Broadbent, James and Hughes, Joy, Francis Greenway architect, Glebe NSW, Historic Houses Trust of NSW, 1997
Mansbridge, Michael, John Nash a complete catalogue 1752-1835, New York 1991

John Wallis of Noel T. Leach Builders has prefabricated the south dome’s frame at ground level for an understanding of Greenway’s unusual design. The domes were constructed of curved timber ribs (cut out of solid pieces of Eucalyptus sp hardwood) braced with substantial circular plates and vertical studs and covered with Forest oak (Casuarina torulosa) shingles overlaid on narrow battens.
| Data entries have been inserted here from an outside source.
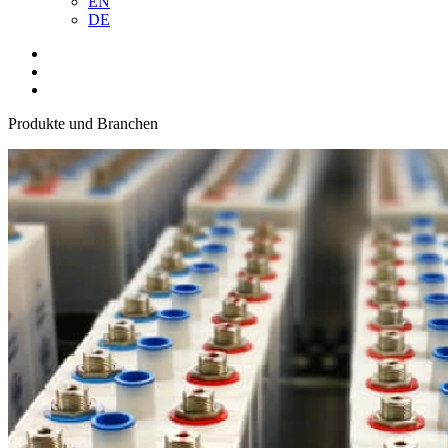
EN
DE
Produkte und Branchen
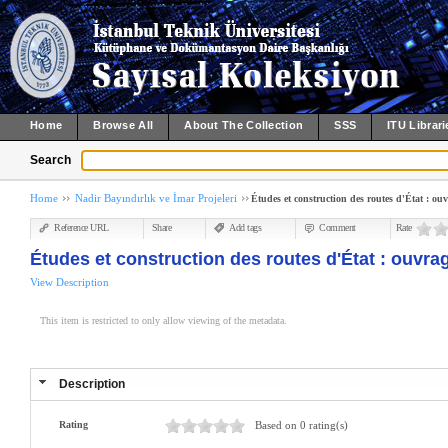
Home
Browse All
About The Collection
SSS
ITU Librari
Search
Home
Nadir Bayındırlık ve İmar Projeleri
Études et construction des routes d'État : ou
Reference URL
Share
Add tags
Comment
Rate
Études et construction des routes d'État : ouvra
View Description
This item is restricted to only allow viewing of the metadata.
Description
Rating
Based on 0 rating(s)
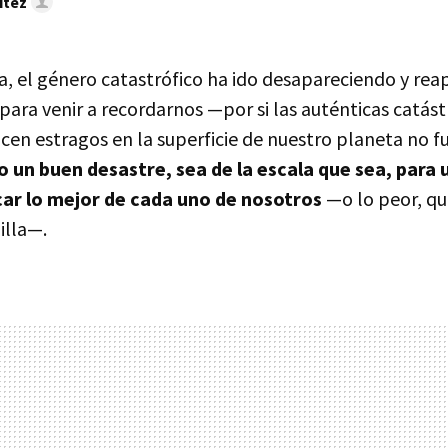
ítez
, el género catastrófico ha ido desapareciendo y rea
ara venir a recordarnos —por si las auténticas catást
acen estragos en la superficie de nuestro planeta no f
un buen desastre, sea de la escala que sea, para u
ar lo mejor de cada uno de nosotros
—o lo peor, qu
illa—.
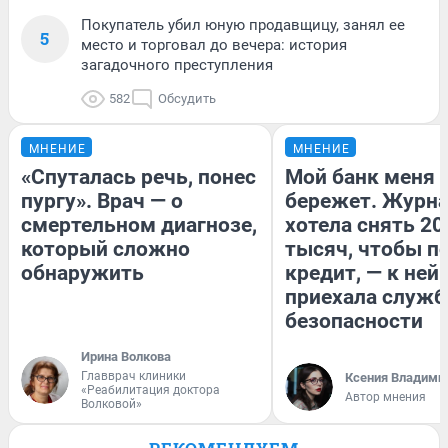
Покупатель убил юную продавщицу, занял ее
5
место и торговал до вечера: история
загадочного преступления
582
Обсудить
МНЕНИЕ
МНЕНИЕ
«Спуталась речь, понес
Мой банк меня
пургу». Врач — о
бережет. Журн
смертельном диагнозе,
хотела снять 20
который сложно
тысяч, чтобы п
обнаружить
кредит, — к ней
приехала служб
безопасности
Ирина Волкова
Главврач клиники
Ксения Владими
«Реабилитация доктора
Автор мнения
Волковой»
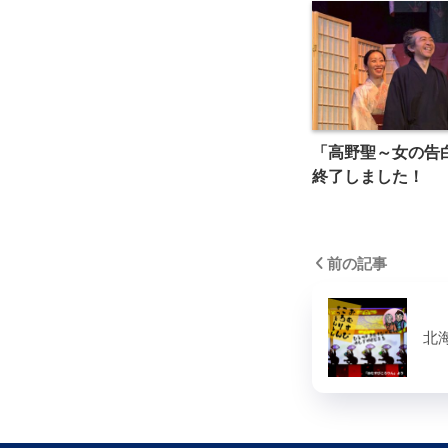
「高野聖～女の告
終了しました！
前の記事
北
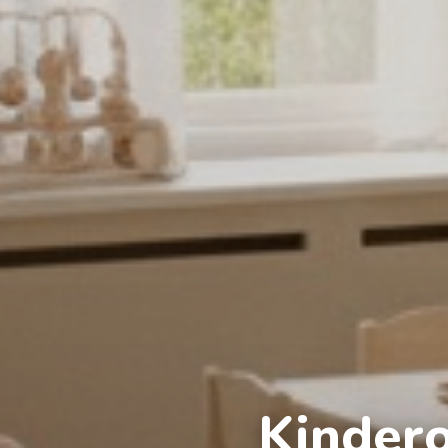
Kinder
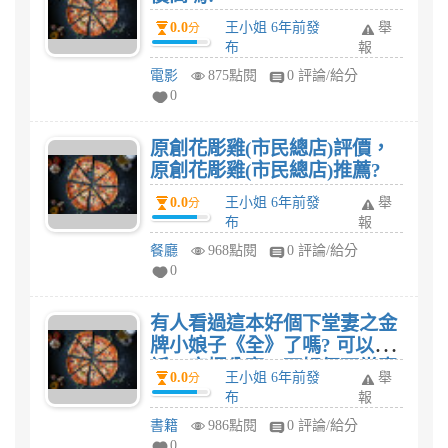
0.0
王小姐 6年前發
舉
分
布
報
電影
875點閱
0 評論/給分
0
原創花彫雞(市民總店)評價，
原創花彫雞(市民總店)推薦?
0.0
王小姐 6年前發
舉
分
布
報
餐廳
968點閱
0 評論/給分
0
有人看過這本好個下堂妻之金
牌小娘子《全》了嗎? 可以的
話，麻煩分享一下好個下堂妻
0.0
王小姐 6年前發
舉
分
之金牌小娘子《全》心得評
布
報
價
書籍
986點閱
0 評論/給分
0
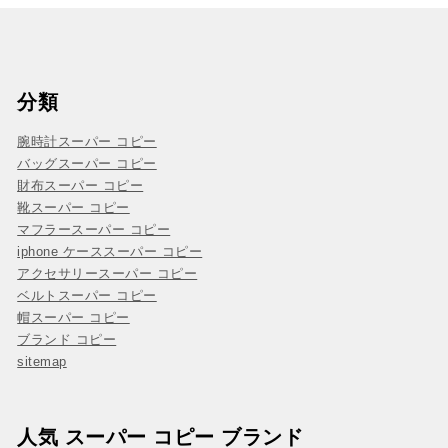
分類
腕時計スーパー コピー
バッグスーパー コピー
財布スーパー コピー
靴スーパー コピー
マフラースーパー コピー
iphone ケーススーパー コピー
アクセサリースーパー コピー
ベルトスーパー コピー
帽スーパー コピー
ブランド コピー
sitemap
人気 スーパー コピー ブランド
Greenway designed his domes as self-conciously stripped back elemental forms, a ‘primitive’ tendency favoured by Regency architects such as Sir John Soane which was possibly ultimately inspired by the writings of the philosopher, Jean-Jacques Rousseau. The drum, largely hidden behind the parapet, lifted the dome above the surrounding sandstone roof, giving it a floating quality.

Photo: Scott Carlin

The reconstruction of the Hyde Park Barracks’ twin guardhouse domes has been guided by two pieces of evidence – the diameter of the dome is defined by a pronounced dripline on the carved sandstone roof and the diameter of the drum is defined by the surviving circular hardwood double base plate.

This original double base plate was made up of many hardwood segments that were marked with Roman numerals cut with a single chisel blow. This tells us that the dome was probably prefabricated at the Sydney Lumber Yard (corner of Bridge and George Streets) before re-assembly on site in c1819. A double plate was used for strength.
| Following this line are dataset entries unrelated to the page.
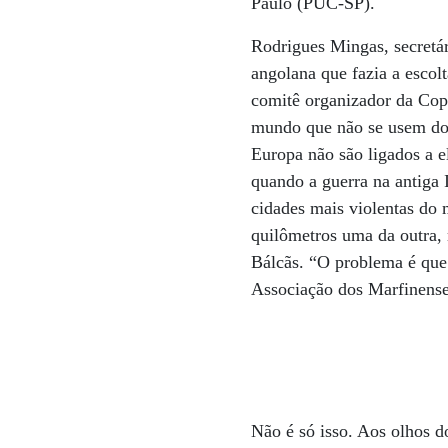
Paulo (PUC-SP).
Rodrigues Mingas, secretár
angolana que fazia a escol
comitê organizador da Cop
mundo que não se usem dois
Europa não são ligados a e
quando a guerra na antiga 
cidades mais violentas do 
quilômetros uma da outra, 
Bálcãs. “O problema é que
Associação dos Marfinense
Não é só isso. Aos olhos 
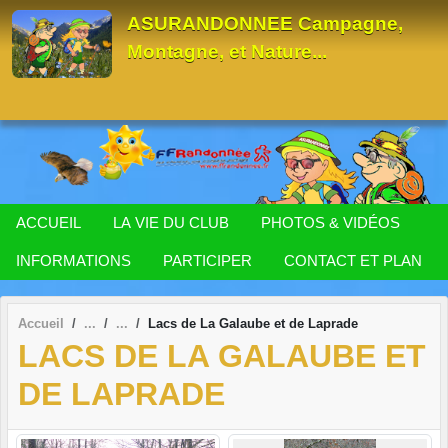
Panneau de gestion des cookies
ASURANDONNEE Campagne,
Montagne, et Nature...
ACCUEIL
LA VIE DU CLUB
PHOTOS & VIDÉOS
INFORMATIONS
PARTICIPER
CONTACT ET PLAN
Accueil
Lacs de La Galaube et de Laprade
LACS DE LA GALAUBE ET
DE LAPRADE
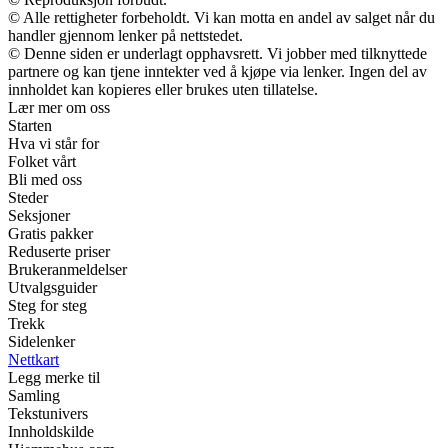
© Alle rettigheter forbeholdt. Vi kan motta en andel av salget når du
handler gjennom lenker på nettstedet.
© Denne siden er underlagt opphavsrett. Vi jobber med tilknyttede
partnere og kan tjene inntekter ved å kjøpe via lenker. Ingen del av
innholdet kan kopieres eller brukes uten tillatelse.
Lær mer om oss
Starten
Hva vi står for
Folket vårt
Bli med oss
Steder
Seksjoner
Gratis pakker
Reduserte priser
Brukeranmeldelser
Utvalgsguider
Steg for steg
Trekk
Sidelenker
Nettkart
Legg merke til
Samling
Tekstunivers
Innholdskilde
The northern dome was removed in the early 1860s (probably owing to breakdown of the shingles and ribbed structure) and the guardhouse roofed over with corrugated metal sheeting. Two cut-down vertical studs (or forked tenons) also survived the reroofing and were discovered by archaeologists in 1982. The base plate and studs have been re-incorporated into the new northern dome structure.
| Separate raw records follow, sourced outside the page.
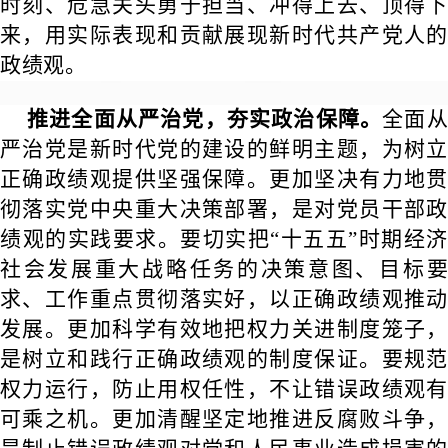
时刻、危急关头勇于担当、冲得上去、顶得下
来，用实际表现和贡献展现新时代共产党人的
政绩观。
推进全面从严治党，夯实政治保障。
全面
严治党是新时代党的建设的鲜明主题，为树立
正确政绩观提供坚强保障。更加坚决有力地贯
彻落实党中央重大决策部署，是对党员干部政
绩观的实践要求。要切实把“十五五”时期经济
社会发展重大战略任务的决策意图、目标要
求、工作重点贯彻落实好，以正确政绩观推动
发展。更加科学有效地把权力关进制度笼子，
是树立和践行正确政绩观的制度保证。要规范
权力运行，防止用权任性，不让错误政绩观有
可乘之机。更加清醒坚定地推进反腐败斗争，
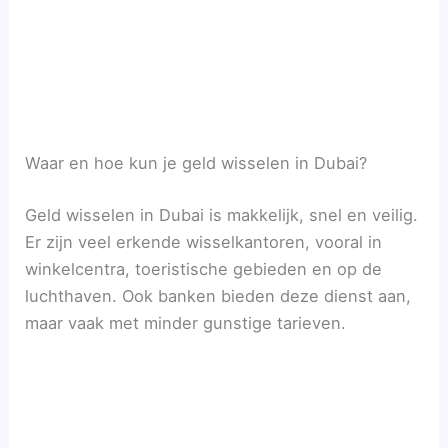
Waar en hoe kun je geld wisselen in Dubai?
Geld wisselen in Dubai is makkelijk, snel en veilig.
Er zijn veel erkende wisselkantoren, vooral in
winkelcentra, toeristische gebieden en op de
luchthaven. Ook banken bieden deze dienst aan,
maar vaak met minder gunstige tarieven.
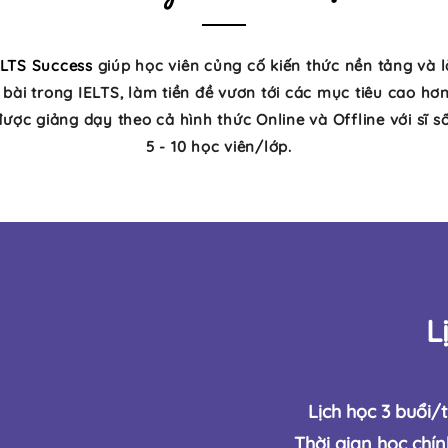
ELTS Success
giúp học viên củng cố kiến thức nền tảng và 
bài trong IELTS, làm tiền đề vươn tới các mục tiêu cao hơ
ược giảng dạy theo cả hình thức Online và Offline với sĩ số
5 - 10
học viên/lớp.
L
Lịch học 3 buổi/
Thời gian học chín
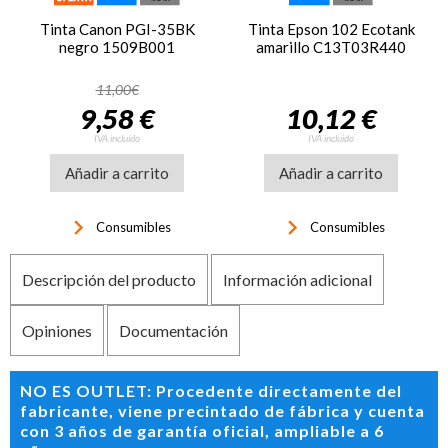
Tinta Canon PGI-35BK
Tinta Epson 102 Ecotank
negro 1509B001
amarillo C13T03R440
11,00€
9,58 €
10,12 €
IVA incluido
IVA incluido
Añadir a carrito
Añadir a carrito
keyboard_arrow_right
keyboard_arrow_right
Consumibles
Consumibles
Descripción del producto
Información adicional
Opiniones
Documentación
NO ES OUTLET: Procedente directamente del
fabricante, viene precintado de fábrica y cuenta
con 3 años de garantía oficial, ampliable a 6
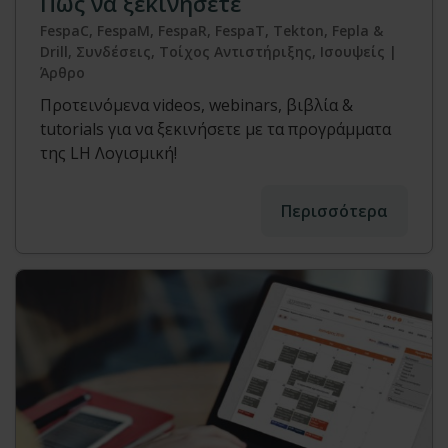
Πως να ξεκινήσετε
FespaC, FespaM, FespaR, FespaT, Tekton, Fepla &
Drill, Συνδέσεις, Τοίχος Αντιστήριξης, Ισουψείς |
Άρθρο
Προτεινόμενα videos, webinars, βιβλία &
tutorials για να ξεκινήσετε με τα προγράμματα
της LH Λογισμική!
Περισσότερα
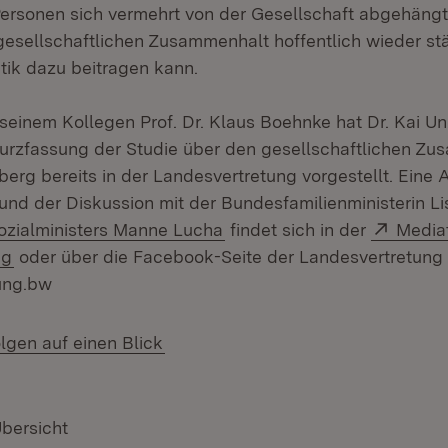
Personen sich vermehrt von der Gesellschaft abgehängt
esellschaftlichen Zusammenhalt hoffentlich wieder st
tik dazu beitragen kann.
einem Kollegen Prof. Dr. Klaus Boehnke hat Dr. Kai U
Kurzfassung der Studie über den gesellschaftlichen Zu
rg bereits in der Landesvertretung vorgestellt. Eine
 und der Diskussion mit der Bundesfamilienministerin L
(Öffnet in neuem Fenster)
Extern
zialministers Manne Lucha
findet sich in der
Media
(Öffnet in neuem Fenster)
ng
oder über die Facebook-Seite der Landesvertretung
ung.bw
lgen auf einen Blick
Übersicht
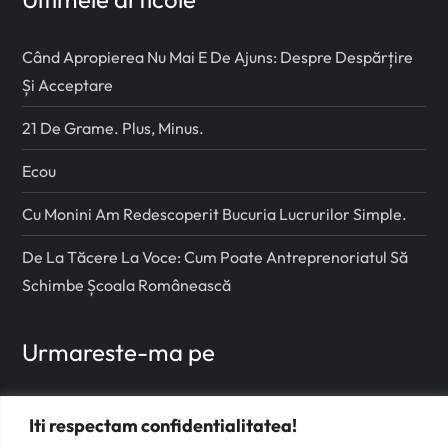
Când Apropierea Nu Mai E De Ajuns: Despre Despărțire
Și Acceptare
21 De Grame. Plus, Minus.
Ecou
Cu Monini Am Redescoperit Bucuria Lucrurilor Simple.
De La Tăcere La Voce: Cum Poate Antreprenoriatul Să
Schimbe Școala Românească
Urmareste-ma pe
Facebook
Iti respectam confidentialitatea!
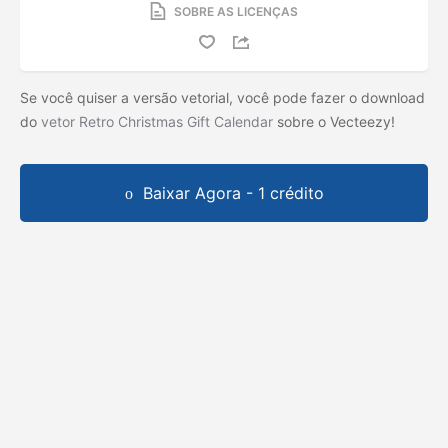
SOBRE AS LICENÇAS
Se você quiser a versão vetorial, você pode fazer o download
do
vetor Retro Christmas Gift Calendar
sobre o Vecteezy!
Baixar Agora - 1 crédito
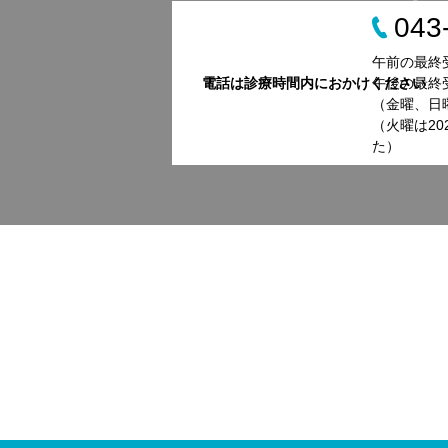
043
午前の最終受
電話は診療時間内におかけください
午後の最終受
（金曜、日
（火曜は2
た）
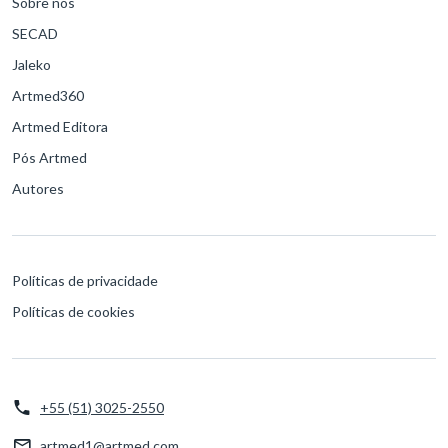
Sobre nós
SECAD
Jaleko
Artmed360
Artmed Editora
Pós Artmed
Autores
Políticas de privacidade
Políticas de cookies
+55 (51) 3025-2550
artmed1@artmed.com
Image: Northern guardhouse drum with two rings of hardwood – one above the other – connected with vertical studs. The darker timbers are pieces rescued by archaeologists in 1982 and re-incorporated. Photograph by Scott Carlin

The original drum structure was made up of short semi circular lengths of hardwood that were marked with handy roman numerals, to help workman build it on site. This tells us that the dome was probably prefabricated at the Sydney Lumber Yard, corner of Bridge and George Streets, before re-assembly at the Barracks in 1817-19. The present reconstruction has involved prefabrication by John Wallis of Noel T. Leach Builders. The components of the south dome will be assembled on site for the Domes Breakfast talks on Wednesday 29 June 2011. Photo Gary Crockett

Architects and historians turn up in all sorts of funny hats. The new ‘hat’ seen hovering above the guardhouse is a prototype dome assembly, here for a final fitting before going in for good. Great to get a sneak (although brief) glimpse. Issues were sorted in a matter of minutes, with the dome returned to the workshop for some last finicky adjustments. Photo Gary Crockett

map showing location of 11 Australian Convict Sites added to World Heritage List in 2010

The Historic Houses Trust’s decision to reconstruct the guardhouse domes follows the inclusion of Hyde Park Barracks (HPB) with ten other Australian Convict Sites on the UNESCO World Heritage list. Built to house the convicts engaged in Governor Macquarie’s ambitious public works program, the Barracks is itself a product or organized convict labour. Hyde Park Barracks interprets a significant aspect of the evolving Australian convict experience from 1788 to 1868 – the creation of the HPB compound represented the designation of places of incarceration. Previously the whole of the Australian continent had been regarded as a place of exile and, while military personnel were housed in barracks, convicts had been lodged throughout the town. The Barracks saw 50,000 convicts pass through its gates between 1819 and 1848.